- What the exercise asks
A faithful copy of all the entries is required, with no pictures in it.

[Page images and extracted text]
========
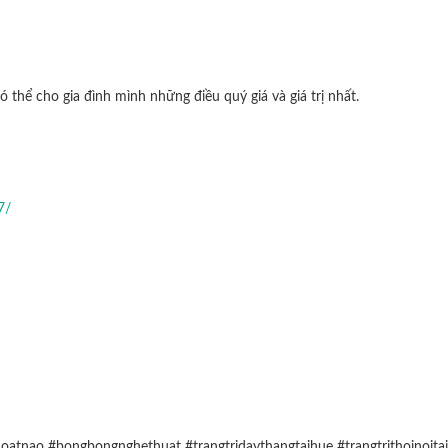
ó thể cho gia đình mình những điều quý giá và giá trị nhất.
7/
oatnao #bongbongnghethuat #trangtridaythangtaihue #trangtrithoinoit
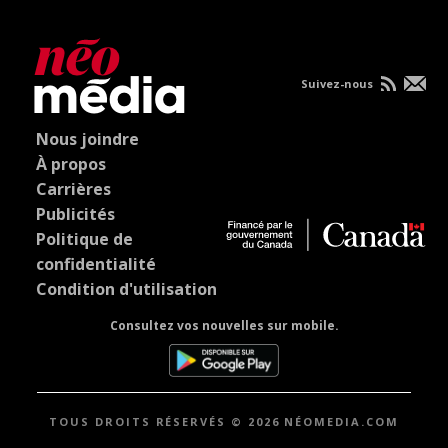
Suivez-nous
Nous joindre
À propos
Carrières
Publicités
Politique de
confidentialité
Condition d'utilisation
Consultez vos nouvelles sur mobile.
TOUS DROITS RÉSERVÉS © 2026 NÉOMEDIA.COM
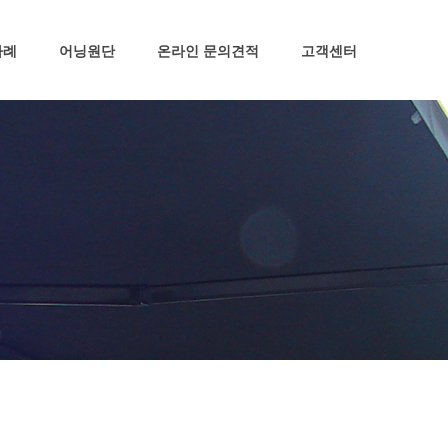
사례
어닝원단
온라인 문의견적
고객센터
========
- Solution to this exercise
ó thể cho gia đình mình những điều quý giá và giá trị nhất.
7/
oatnao #bongbongnghethuat #trangtridaythangtaihue #trangtrithoinoit
Suivez-nous
Nous joindre
À propos
Carrières
Publicités
Politique de
confidentialité
Condition d'utilisation
Consultez vos nouvelles sur mobile.
TOUS DROITS RÉSERVÉS © 2026 NÉOMEDIA.COM
사례
어닝원단
온라인 문의견적
고객센터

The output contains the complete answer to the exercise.